But overall, the best nonfiction programming comes from Britain. In science documentaries like The Elements (a primer on the periodic table) and Molecules with Sunglasses (about the discovery of a new form of carbon), subjects both basic and complex are transformed by sheer directorial imagination. The British knack for mordant, understated wit is on brilliant display in Masters of the Canvas, a hilariously deadpan account of painter Peter Blake's obsession with a masked wrestler named Kendo Nagasaki. Just as witty and original is Dostoevsky's Travels, which follows the novelist's great-grandson, a tram driver from St. Petersburg, on a trek through Western Europe, retracing the trip his ancestor made 130 years earlier. (The younger Dostoevsky's more worldly goal: to buy a Mercedes.)

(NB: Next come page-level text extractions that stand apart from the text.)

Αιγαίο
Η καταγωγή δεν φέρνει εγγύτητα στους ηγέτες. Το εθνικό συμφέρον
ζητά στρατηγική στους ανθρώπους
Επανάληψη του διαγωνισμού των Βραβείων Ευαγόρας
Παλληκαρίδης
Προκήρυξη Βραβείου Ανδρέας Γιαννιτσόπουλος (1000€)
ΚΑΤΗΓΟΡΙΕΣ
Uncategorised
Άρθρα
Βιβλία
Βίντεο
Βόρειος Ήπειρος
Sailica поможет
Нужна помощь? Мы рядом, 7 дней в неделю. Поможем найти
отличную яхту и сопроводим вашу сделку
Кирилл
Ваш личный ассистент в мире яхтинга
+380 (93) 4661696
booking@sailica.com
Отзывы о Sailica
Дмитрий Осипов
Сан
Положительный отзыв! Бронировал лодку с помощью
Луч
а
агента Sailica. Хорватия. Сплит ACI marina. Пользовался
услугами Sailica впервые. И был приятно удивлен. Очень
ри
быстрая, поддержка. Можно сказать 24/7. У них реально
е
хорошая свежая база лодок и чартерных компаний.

These British programs may eventually show up on U.S. TV screens. But foreign-language fare, no matter how good and accessible, has an almost insurmountable problem: subtitles are a virtual taboo on American TV. It is a terrible shame. At a time when programmers are searching for unusual fare to attract bored viewers, would it be too outlandish for one network to devote a couple of hours on a slow summer evening to a prizewinning TV movie from Europe? With cable channels scrounging to recycle the most obscure American shows from the '50s and '60s, has no one thought of picking up a few choice morsels from overseas? In a cable universe that will soon grow to 100 or 150 channels of programming, where is the International Channel?